Showing posts with label Economic Ethics. Show all posts
Showing posts with label Economic Ethics. Show all posts

Thursday, September 05, 2013

10 Perils of Prosperity

Fan though I am of the free market and economic development, it’s still important to remember we live in a fallen world. Here’s some good reminders of that from John Teevan on Acton PowerBlog. Take a look.


In Christ,


+Fr Gregory


So Why is Sustained Prosperity a Peril? Nearly everyone on earth prefers a life free from poverty and from the need to focus on survival. Call it liberty or call it comfort, everyone prefers this life. Now nearly 2b people enjoy that level of living thanks to the growth of economic freedom. But there are problems.
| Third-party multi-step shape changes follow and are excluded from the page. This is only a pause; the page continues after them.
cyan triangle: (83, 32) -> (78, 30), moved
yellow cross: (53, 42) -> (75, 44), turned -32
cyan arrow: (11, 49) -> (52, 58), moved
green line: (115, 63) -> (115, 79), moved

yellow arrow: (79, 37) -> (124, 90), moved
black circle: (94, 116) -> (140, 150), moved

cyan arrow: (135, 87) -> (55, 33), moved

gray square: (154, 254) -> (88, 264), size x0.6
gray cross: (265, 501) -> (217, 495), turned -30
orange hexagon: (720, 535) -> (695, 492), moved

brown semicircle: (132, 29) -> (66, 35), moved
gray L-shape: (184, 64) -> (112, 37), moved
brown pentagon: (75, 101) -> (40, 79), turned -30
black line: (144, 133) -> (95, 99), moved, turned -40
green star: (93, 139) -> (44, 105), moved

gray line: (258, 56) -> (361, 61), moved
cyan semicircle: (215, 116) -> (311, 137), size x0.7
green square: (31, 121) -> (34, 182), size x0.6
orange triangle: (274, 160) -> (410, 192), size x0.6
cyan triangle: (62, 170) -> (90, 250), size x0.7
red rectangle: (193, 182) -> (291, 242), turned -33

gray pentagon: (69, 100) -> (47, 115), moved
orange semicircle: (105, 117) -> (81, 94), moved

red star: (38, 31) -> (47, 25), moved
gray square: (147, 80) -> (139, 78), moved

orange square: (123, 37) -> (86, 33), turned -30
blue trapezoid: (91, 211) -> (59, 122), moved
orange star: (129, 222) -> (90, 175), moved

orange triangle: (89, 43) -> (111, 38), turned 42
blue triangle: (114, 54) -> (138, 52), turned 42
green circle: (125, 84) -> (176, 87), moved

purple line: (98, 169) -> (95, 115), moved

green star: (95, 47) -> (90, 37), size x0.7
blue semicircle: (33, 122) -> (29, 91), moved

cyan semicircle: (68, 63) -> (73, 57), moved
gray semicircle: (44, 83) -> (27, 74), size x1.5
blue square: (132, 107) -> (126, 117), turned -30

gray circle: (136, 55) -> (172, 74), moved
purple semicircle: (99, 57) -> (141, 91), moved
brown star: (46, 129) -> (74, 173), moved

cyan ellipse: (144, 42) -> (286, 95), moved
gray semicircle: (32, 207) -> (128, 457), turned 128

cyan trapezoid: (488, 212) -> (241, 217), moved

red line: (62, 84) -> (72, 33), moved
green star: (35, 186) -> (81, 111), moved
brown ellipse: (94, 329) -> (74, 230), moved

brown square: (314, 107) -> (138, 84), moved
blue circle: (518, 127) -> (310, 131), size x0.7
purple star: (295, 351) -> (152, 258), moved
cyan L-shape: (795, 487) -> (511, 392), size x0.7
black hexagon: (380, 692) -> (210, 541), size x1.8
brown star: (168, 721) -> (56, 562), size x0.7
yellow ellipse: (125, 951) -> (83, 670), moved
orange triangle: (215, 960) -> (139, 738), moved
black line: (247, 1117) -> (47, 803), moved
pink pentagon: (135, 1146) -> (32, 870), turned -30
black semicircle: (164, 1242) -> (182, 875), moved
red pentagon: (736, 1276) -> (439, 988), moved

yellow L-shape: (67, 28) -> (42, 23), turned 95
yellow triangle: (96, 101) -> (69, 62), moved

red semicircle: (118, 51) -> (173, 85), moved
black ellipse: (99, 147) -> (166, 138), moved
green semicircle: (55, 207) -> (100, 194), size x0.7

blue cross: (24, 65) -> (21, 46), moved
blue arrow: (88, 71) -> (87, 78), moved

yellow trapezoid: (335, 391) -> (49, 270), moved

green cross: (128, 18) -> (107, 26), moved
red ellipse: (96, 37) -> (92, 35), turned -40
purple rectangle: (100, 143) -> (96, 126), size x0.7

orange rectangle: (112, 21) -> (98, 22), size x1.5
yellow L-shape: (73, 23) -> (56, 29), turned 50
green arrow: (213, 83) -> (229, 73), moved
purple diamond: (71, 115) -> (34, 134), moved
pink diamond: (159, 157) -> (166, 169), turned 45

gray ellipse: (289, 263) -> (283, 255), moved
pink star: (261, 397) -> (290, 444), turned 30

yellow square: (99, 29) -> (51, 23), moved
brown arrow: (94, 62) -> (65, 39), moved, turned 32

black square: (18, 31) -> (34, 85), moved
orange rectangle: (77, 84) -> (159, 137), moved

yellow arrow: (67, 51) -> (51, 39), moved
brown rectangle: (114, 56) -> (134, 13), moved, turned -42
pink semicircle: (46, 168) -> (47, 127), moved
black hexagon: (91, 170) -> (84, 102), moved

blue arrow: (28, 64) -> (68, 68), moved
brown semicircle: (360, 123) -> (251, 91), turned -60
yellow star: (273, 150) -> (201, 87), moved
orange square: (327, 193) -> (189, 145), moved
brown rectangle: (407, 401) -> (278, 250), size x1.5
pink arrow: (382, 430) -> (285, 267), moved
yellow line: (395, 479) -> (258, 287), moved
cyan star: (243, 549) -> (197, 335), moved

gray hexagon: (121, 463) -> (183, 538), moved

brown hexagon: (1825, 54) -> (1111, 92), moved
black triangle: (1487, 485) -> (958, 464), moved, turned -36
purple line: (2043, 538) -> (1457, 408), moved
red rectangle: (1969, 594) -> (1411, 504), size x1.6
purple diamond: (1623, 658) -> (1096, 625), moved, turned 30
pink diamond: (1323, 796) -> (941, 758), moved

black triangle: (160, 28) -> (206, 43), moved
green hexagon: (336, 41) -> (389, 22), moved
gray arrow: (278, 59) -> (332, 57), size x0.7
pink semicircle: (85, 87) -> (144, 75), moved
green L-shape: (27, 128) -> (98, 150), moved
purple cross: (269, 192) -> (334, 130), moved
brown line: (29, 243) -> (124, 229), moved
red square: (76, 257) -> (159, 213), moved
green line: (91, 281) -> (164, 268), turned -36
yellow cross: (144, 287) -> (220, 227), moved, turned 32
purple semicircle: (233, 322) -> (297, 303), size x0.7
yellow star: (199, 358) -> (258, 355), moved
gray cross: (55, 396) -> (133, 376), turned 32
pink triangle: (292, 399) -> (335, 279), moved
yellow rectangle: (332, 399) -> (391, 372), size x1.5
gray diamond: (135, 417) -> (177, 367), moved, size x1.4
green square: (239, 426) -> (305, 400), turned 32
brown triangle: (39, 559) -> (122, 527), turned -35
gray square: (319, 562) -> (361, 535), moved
  1. People think that nothing can go permanently wrong.

    Money cures everything and there is plenty of it and always will be. Period.

  2. People think that all moral issues are irrelevant.

    Ask Miley Cyrus…the latest casualty who is also a Disney role model: see #9.

  3. People think that they can afford anything and suddenly want everything.

    So the richest people on earth fuel their lives with even more debt financed stuff.

  4. People are dissatisfied with life and find it boring. They are also ungrateful.

    Mental illness, substance abuse, and suicide are ever increasing.

  5. People think that all who lived before their era were deficient or foolish.

    In olden days people had to work hard, be moral, and watch out…what idiots!

  6. People think that it is not necessary to learn, work, or stick to it to have a comfortable life.

    If I get a job I like, fine, otherwise I’ll just move back home with my folks. Big deal.

  7. Governments believe the economy can be taxed to pay for any government program.

    If the rich just paid their fair share we’d all have comfortable incomes; spread it around.

  8. People forget what a life of discomfort was like and are ‘spoiled’.

    OK, I broke the blender, but the jerks at Walmart wouldn’t take it back.

  9. People adopt a new value system that is narcissistic and worships the self.

    How can I go to work today? It’s my birthday. All drama–all the time, for many.

  10. Governments believe that the welfare state is the only compassionate use of such prosperity.

    Even a single dollar of reduction of social security will leave grandma out in the cold.


We must be very careful of prosperity. It has a way of deluding us into thinking that we can afford anything and that we can absorb any shock. For seven decades this has been true. But now we have changed our thinking and our planning and our savings as we ignore the possibility of real economic disaster: Beware.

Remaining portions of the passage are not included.